Les Cubains sont encore voués à pâtir d’une autre mesure programmée par l’Etat : la suppression du carnet de rationnement, qui permet aux gens d’acquérir, à des prix inférieurs à ceux du marché noir, une partie des produits de première nécessité dont ils ont besoin chaque mois. Dans un pays où il y a pénurie de tout, l’élimination du carnet en question se traduira forcément par une détérioration supplémentaire des conditions de vie de la population.
Des immolations dues au désespoir. En Tunisie, la Révolution du jasmin a commencé lorsque Mohamed Bouazizi, un jeune diplômé de 26 ans, décida de se donner la mort par le feu après que la police lui interdit de vendre des fruits et légumes dans la rue. A Cuba, Orlando Zapata, un ouvrier de 42 ans emprisonné pour avoir critiqué le régime, est mort d’une grève de la faim qu’il avait entamée en protestation contre les conditions inhumaines de son emprisonnement.
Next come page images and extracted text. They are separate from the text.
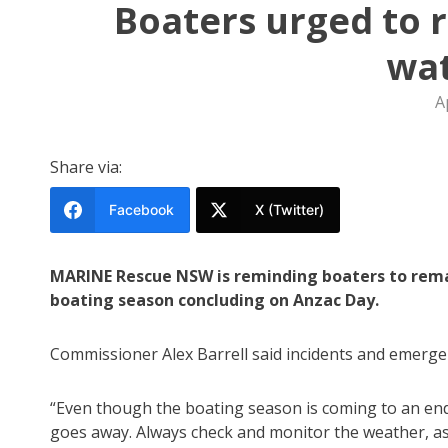
Boaters urged to 
wa
A
Share via:
Facebook
X (Twitter)
MARINE Rescue NSW is reminding boaters to remain
boating season concluding on Anzac Day.
Commissioner Alex Barrell said incidents and emerge
“Even though the boating season is coming to an end
goes away. Always check and monitor the weather, a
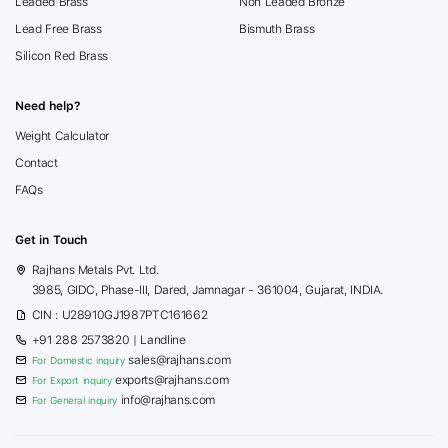
Leaded Brass
Non Leaded Bronze
Lead Free Brass
Bismuth Brass
Silicon Red Brass
Need help?
Weight Calculator
Contact
FAQs
Get in Touch
Rajhans Metals Pvt. Ltd.
3985, GIDC, Phase-III, Dared, Jamnagar - 361004, Gujarat, INDIA.
CIN : U28910GJ1987PTC161662
+91 288 2573820
| Landline
sales@rajhans.com
For Domestic inquiry
exports@rajhans.com
For Export inquiry
info@rajhans.com
For General inquiry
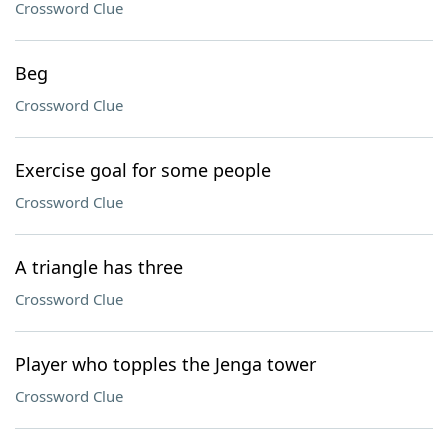
Crossword Clue
Beg
Crossword Clue
Exercise goal for some people
Crossword Clue
A triangle has three
Crossword Clue
Player who topples the Jenga tower
Crossword Clue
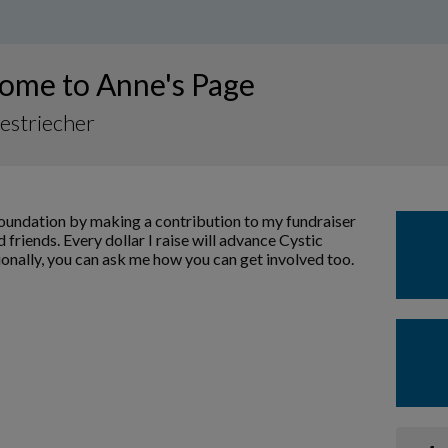
ome to Anne's Page
estriecher
Foundation by making a contribution to my fundraiser
 friends. Every dollar I raise will advance Cystic
ionally, you can ask me how you can get involved too.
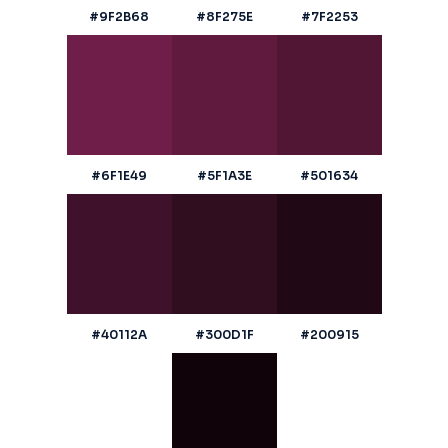
#9F2B68
#8F275E
#7F2253
#6F1E49
#5F1A3E
#501634
#40112A
#300D1F
#200915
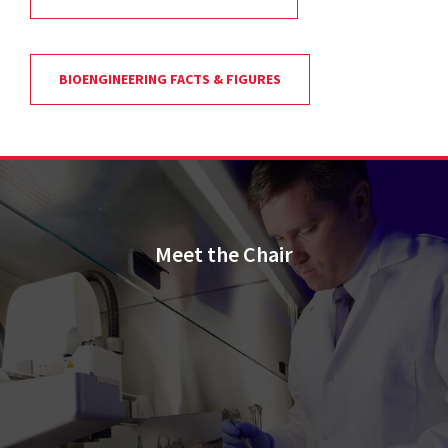
BIOENGINEERING FACTS & FIGURES
Meet the Chair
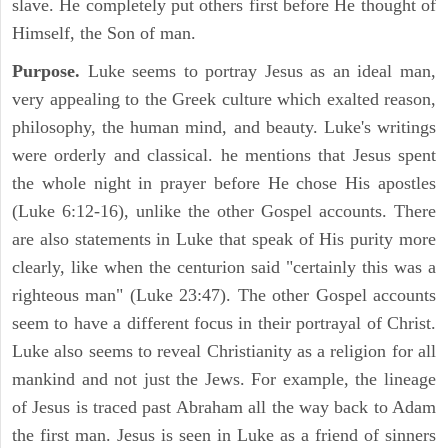
slave. He completely put others first before He thought of
Himself, the Son of man.
Purpose.
Luke seems to portray Jesus as an ideal man,
very appealing to the Greek culture which exalted reason,
philosophy, the human mind, and beauty. Luke's writings
were orderly and classical. he mentions that Jesus spent
the whole night in prayer before He chose His apostles
(Luke 6:12-16), unlike the other Gospel accounts. There
are also statements in Luke that speak of His purity more
clearly, like when the centurion said "certainly this was a
righteous man" (Luke 23:47). The other Gospel accounts
seem to have a different focus in their portrayal of Christ.
Luke also seems to reveal Christianity as a religion for all
mankind and not just the Jews. For example, the lineage
of Jesus is traced past Abraham all the way back to Adam
the first man. Jesus is seen in Luke as a friend of sinners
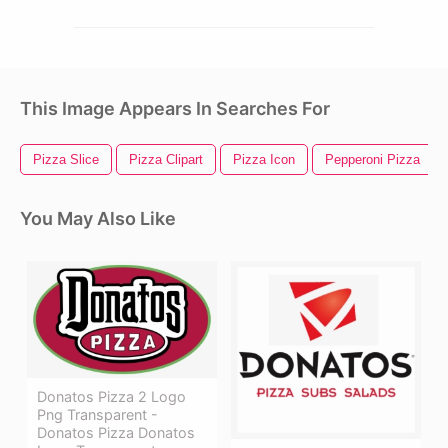
This Image Appears In Searches For
Pizza Slice
Pizza Clipart
Pizza Icon
Pepperoni Pizza
You May Also Like
Donatos Pizza 2 Logo
Png Transparent -
Donatos Pizza Donatos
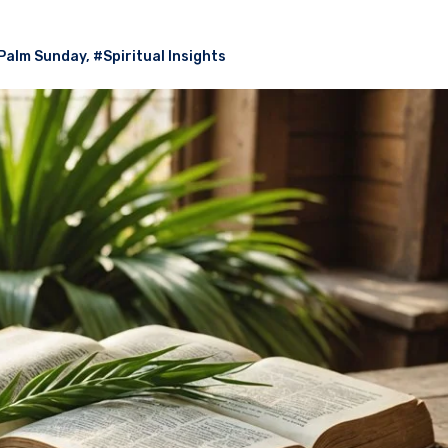
Palm Sunday
,
#Spiritual Insights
Indolence de la communauté internationale. Ce ne fut que trois jours après la chute de Ben Ali que l’Internationale socialiste, si prompte à donner des leçons de morale à tout le monde, décida d’exclure le parti du dictateur tunisien de la liste de ses membres. Quant à Cuba, l’Organisation des Etats américains décida en 2009 de réadmettre ce pays en dépit du fait que Cuba n’a pas permis la tenue d’élections libres depuis une cinquantaine d’années – ce qui contrevient à la Charte de la propre OEA, laquelle stipule que la démocratie représentative est « indispensable pour la stabilité, la paix et le développement de la région ».
Les deux régimes auront également joui de la bienveillance complice du Conseil des droits de l’homme de l’ONU. La Tunisie de Ben Ali réussit sans grande difficulté l’examen entrepris en octobre 2008 par cette instance onusienne sur la situation des droits de l’homme dans ce pays. Et en 2010, Cuba se vit confier par acclamation la vice-présidence de l’auguste Conseil. Les peuples de ces deux pays ne peuvent malheureusement compter que sur eux-mêmes pour conquérir la liberté.
L’effet Wikileaks. La divulgation par Wikileaks de courriels échangés par des membres du gouvernement américain au sujet du régime de Ben Ali – décrit comme un système maffieux – est censée avoir donné du tonus au peuple tunisien dans son désir de se révolter. Quant à Cuba, Wikileaks pourrait avoir à terme des effets non moins dévastateurs pour le régime de ce pays : un des papiers obtenus par Wikileaks fait état de l’exaspération d’un diplomate chinois, et des propos railleurs de diplomates d’autres pays, face aux entraves que les autorités cubaines imposent aux investissements, y compris étrangers[1]. Les jeunes élites cubaines, désireuses de jouer un rôle constructif à l’avenir, pourraient bien prendre conscience de la nécessité de jeter par-dessus bord des aberrations idéologiques d’un autre temps qui font l’objet de moqueries ou de critiques dans les milieux diplomatiques de La Havane et qui empêchent leur pays de tirer profit de la mondialisation de l’économie.
En Tunisie, Ben Ali était parvenu nà décimer toute opposition, mais il n’a pas tenu longtemps face à la confluence de deux facteurs : primo, la détermination des Tunisiens à manifester massivement leur mécontentement et à réclamer la liberté ; secundo, et non moins important, le refus d’un secteur clé du régime – en l’occurrence l’armée – de jouer le jeu de la répression pour prolonger de quelque temps le règne d’une gérontocratie déconnectée de la réalité et condamnée par la biologie et l’histoire à disparaître. Ces mêmes facteurs pourraient aussi un jour se mettre à l’œuvre dans la belle île des Caraïbes et parvenir à y instaurer une véritable démocratie.
[1] « La Havane : chronique d’un effondrement économique annoncé », Le Monde, 17 décembre 2010.